RECORDS FOR PROCESSING: Begin

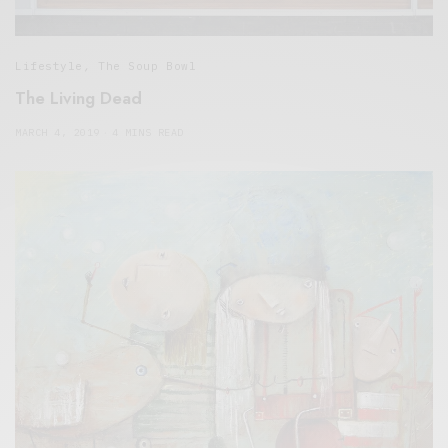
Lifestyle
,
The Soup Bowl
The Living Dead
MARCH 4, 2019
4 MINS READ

RECORDS FOR PROCESSING: End
RECORDS FOR PROCESSING: Begin

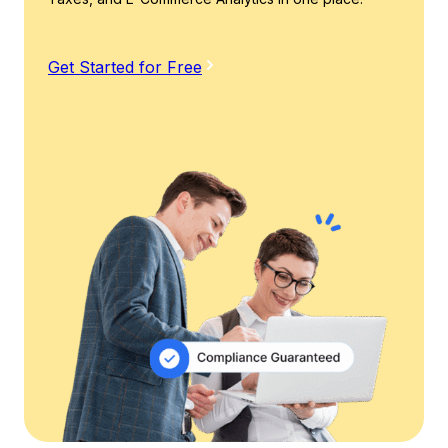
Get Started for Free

RECORDS FOR PROCESSING: End

GOAL OF THE EXERCISE »
Return only the lines between the one holding "The Soup Bowl" and the one holding "4 MINS READ", inclusive, exactly as they appear above.

SOLUTION »
The Soup Bowl
The Living Dead
MARCH 4, 2019
4 MINS READ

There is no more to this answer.